Il secondo motivo (col quale si deduce violazione del D.P.R. n. 600 del 1973, art. 39 e art. 2697 c.c. affermando che i giudici d’appello non avrebbero considerato che nella specie l’accertamento era stato effettuato ai sensi degli artt. 39 e 41, D.P.R. cit., vertendosi perciò in ipotesi di presunzione legale, con conseguente inversione dell’onere della prova) è inammissibile perchè la decisione impugnata è fondata su due rationes decidendi concorrenti (l’inidoneità delle presunzioni poste a base dell’accertamento – per carenza dei requisiti di gravità precisione e concordanza – e il fatto che il contribuente era stato sottoposto a numerose procedure esecutive “come dalle prove eseguite in prima istanza”), mentre una sola (la prima) delle suddette rationes decidendi risulta adeguatamente censurata in questa sede, con conseguente mancanza di interesse alla censura, posto che anche l’eventuale accoglimento della stessa non potrebbe condurre alla cassazione della decisione, che resterebbe pur sempre sorretta dalla ratio decidendi (circa la sussistenza di prova – contraria alla presunzione di vendita dei beni in rimanenza – riguardante le procedure esecutive subite dal contribuente) non risultata oggetto di valida censura in questa sede.

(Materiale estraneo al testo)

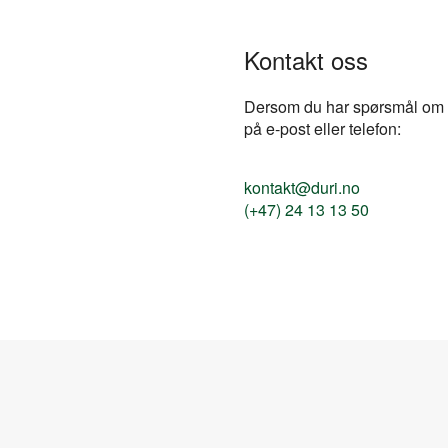
Kontakt oss
Dersom du har spørsmål om pr
på e-post eller telefon:
kontakt@duri.no
(+47) 24 13 13 50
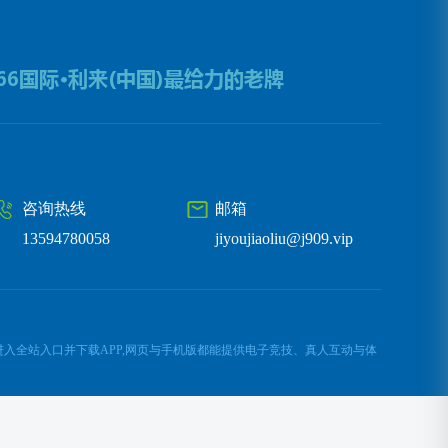
咨询热线
邮箱
13594780058
jiyoujiaoliu@j909.vip
,会员登录后,进入全站入口并下载APP,网页与手机版都能提供电子竞技、真人互动与体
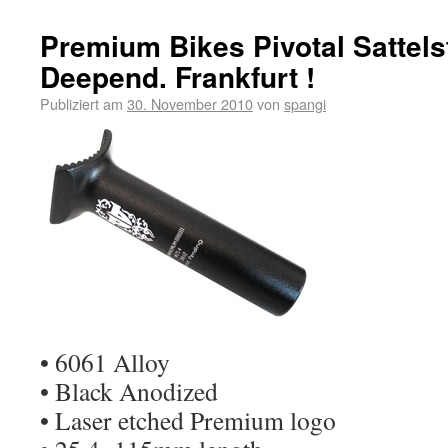
Premium Bikes Pivotal Sattels
Deepend. Frankfurt !
Publiziert am
30. November 2010
von
spangi
• 6061 Alloy
• Black Anodized
• Laser etched Premium logo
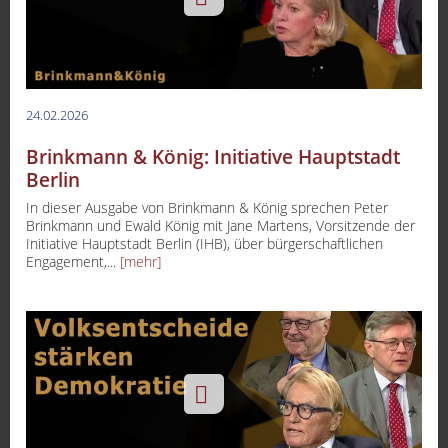
24.02.2026
Brinkmann & König: Initiative Hauptstadt
Berlin
In dieser Ausgabe von Brinkmann & König sprechen Peter
Brinkmann und Ewald König mit Jane Martens, Vorsitzende der
Initiative Hauptstadt Berlin (IHB), über bürgerschaftlichen
Engagement,...
[mehr]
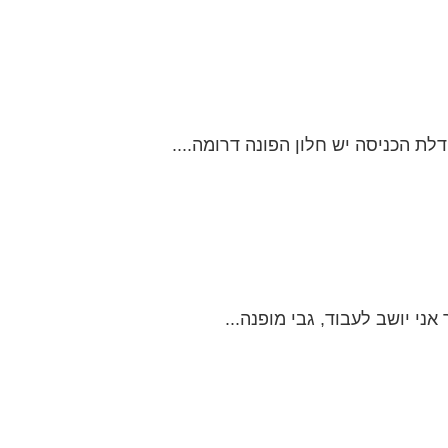
י יושב לעבוד, גבי מופנה...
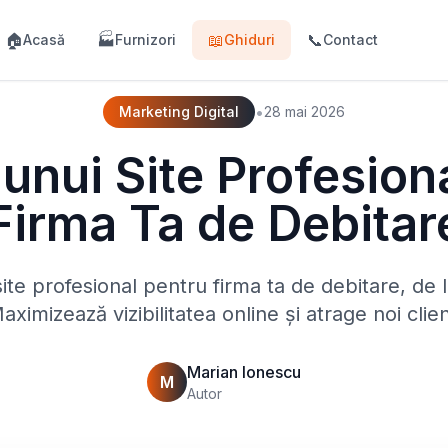
🏠
🏭
📖
📞
Acasă
Furnizori
Ghiduri
Contact
•
Marketing Digital
28 mai 2026
unui Site Profesion
Firma Ta de Debitar
ite profesional pentru firma ta de debitare, de la
aximizează vizibilitatea online și atrage noi clien
Marian Ionescu
M
Autor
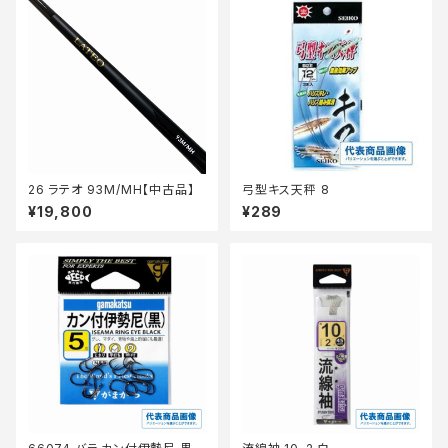
26 ラテオ 93M/MH【中古品】
弓型キス天秤 8
¥19,800
¥289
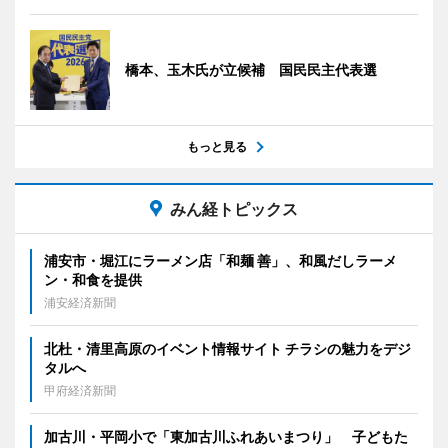
橋本、玉木氏が立候補 国民民主代表選
もっと見る
みん経トピックス
浦安市・堀江にラーメン店「和麺 善」、和風だしラーメ
ン・和食を提供
浦安経済新聞
北杜・清里高原のイベント情報サイト チラシの魅力をデジ
タルへ
甲府経済新聞
加古川・平岡小で「東加古川ふれあいまつり」 子どもた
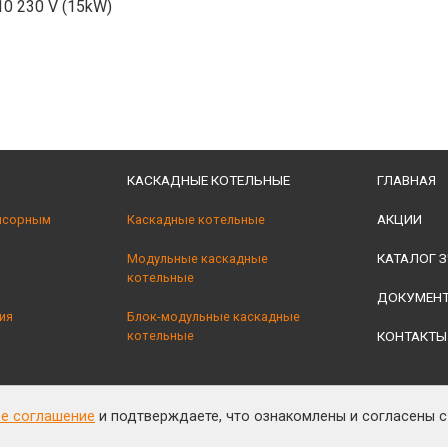
10 230 V (15kW)
КАСКАДНЫЕ КОТЕЛЬНЫЕ
ГЛАВНАЯ
АКЦИИ
нсорным
Каскадные котельные
КАТАЛОГ З
Модульные каскадные
котельные
ДОКУМЕН
ия
Блок-модульные каскадные
котельные
КОНТАКТЫ
ое соглашение
и подтверждаете, что ознакомлены и согласены 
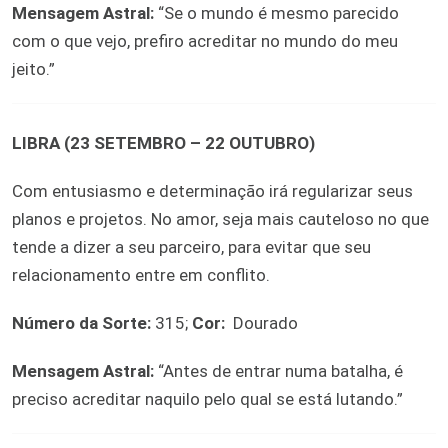
Mensagem Astral:
“Se o mundo é mesmo parecido
com o que vejo, prefiro acreditar no mundo do meu
jeito.”
LIBRA (23 SETEMBRO – 22 OUTUBRO)
Com entusiasmo e determinação irá regularizar seus
planos e projetos. No amor, seja mais cauteloso no que
tende a dizer a seu parceiro, para evitar que seu
relacionamento entre em conflito.
Número da Sorte:
315;
Cor:
Dourado
Mensagem Astral:
“Antes de entrar numa batalha, é
preciso acreditar naquilo pelo qual se está lutando.”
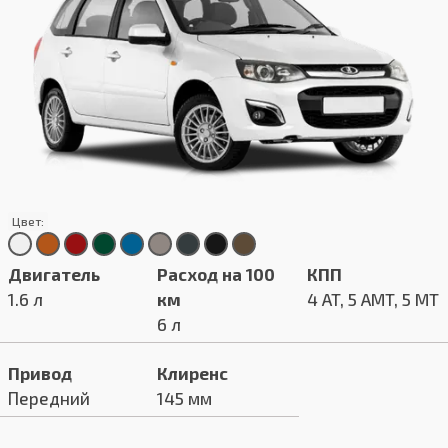
Цвет:
Двигатель
Расход на 100
КПП
1.6 л
км
4 AT, 5 AMT, 5 MT
6 л
Привод
Клиренс
Передний
145 мм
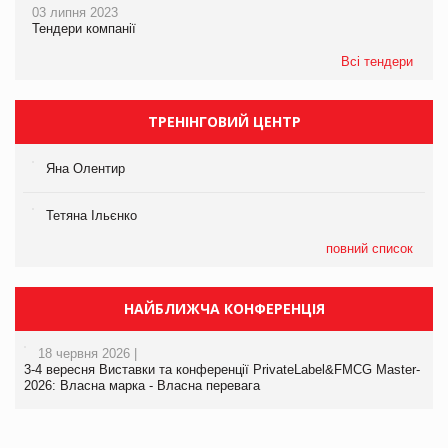
03 липня 2023
Тендери компанії
Всі тендери
ТРЕНІНГОВИЙ ЦЕНТР
Яна Олентир
Тетяна Ільєнко
повний список
НАЙБЛИЖЧА КОНФЕРЕНЦІЯ
18 червня 2026 |
3-4 вересня Виставки та конференції PrivateLabel&FMCG Master-
2026: Власна марка - Власна перевага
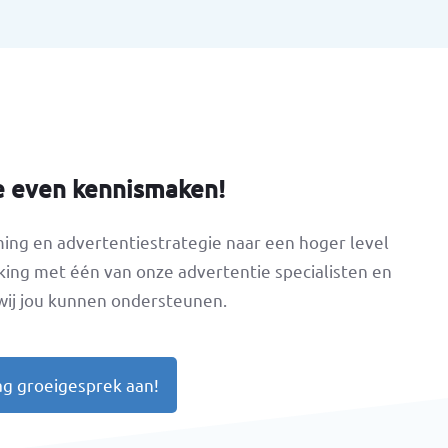
Warm leads op in
van
overzichtelijke
automatiseringen.
e even kennismaken!
ng en advertentiestrategie naar een hoger level
king met één van onze advertentie specialisten en
wij jou kunnen ondersteunen.
ag groeigesprek aan!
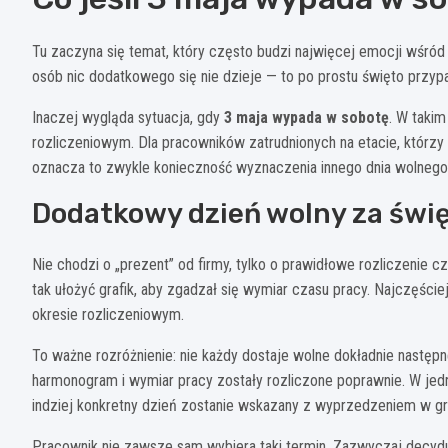
Tu zaczyna się temat, który często budzi najwięcej emocji wśród
osób nic dodatkowego się nie dzieje — to po prostu święto przypad
Inaczej wygląda sytuacja, gdy
3 maja wypada w sobotę
. W takim
rozliczeniowym. Dla pracowników zatrudnionych na etacie, którzy
oznacza to zwykle konieczność wyznaczenia innego dnia wolneg
Dodatkowy dzień wolny za świ
Nie chodzi o „prezent” od firmy, tylko o prawidłowe rozliczenie 
tak ułożyć grafik, aby zgadzał się wymiar czasu pracy. Najczęści
okresie rozliczeniowym.
To ważne rozróżnienie: nie każdy dostaje wolne dokładnie następne
harmonogram i wymiar pracy zostały rozliczone poprawnie. W jedne
indziej konkretny dzień zostanie wskazany z wyprzedzeniem w gra
Pracownik nie zawsze sam wybiera taki termin. Zazwyczaj decyduj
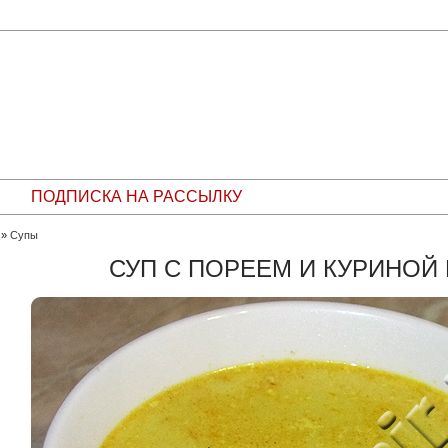
ПОДПИСКА НА РАССЫЛКУ
»
Супы
СУП С ПОРЕЕМ И КУРИНОЙ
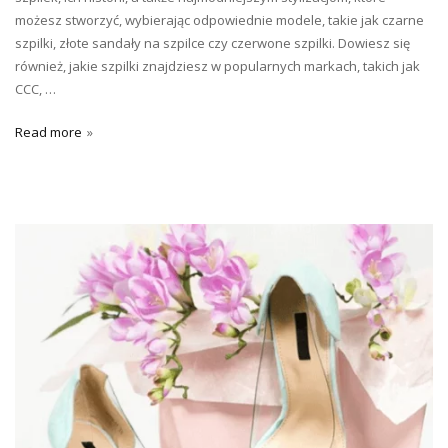
możesz stworzyć, wybierając odpowiednie modele, takie jak czarne
szpilki, złote sandały na szpilce czy czerwone szpilki. Dowiesz się
również, jakie szpilki znajdziesz w popularnych markach, takich jak
CCC, …
Read more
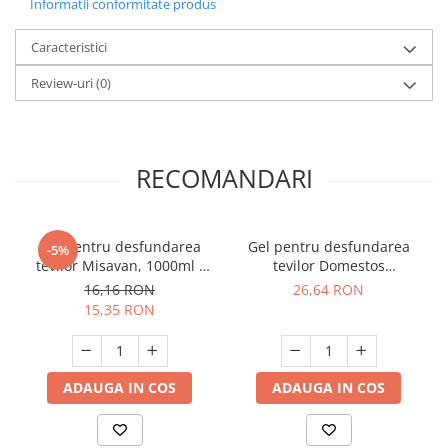
Informatii conformitate produs
Caracteristici
Review-uri
(0)
RECOMANDARI
Gel pentru desfundarea
Gel pentru desfundarea
-5%
tevilor Misavan, 1000ml -
tevilor Domestos
30905
Professional, 1L
16,16 RON
26,64 RON
15,35 RON
ADAUGA IN COS
ADAUGA IN COS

A fortiori, deve ritenersi l’inidoneità del quesito di diritto esposto a conclusione del motivo in esame, posto che in esso si da per scontata una circostanza (la mancanza di prova contraria fornita dal contribuente) che non risulta dalla sentenza impugnata.

Il ricorso deve essere pertanto rigettato.

In assenza di attività difensiva, nessuna decisione va assunta in ordine alle spese del presente giudizio di legittimità.

PQM

Rigetta il ricorso. Nulla per le spese.

Così deciso in Roma, il 17 marzo 2010.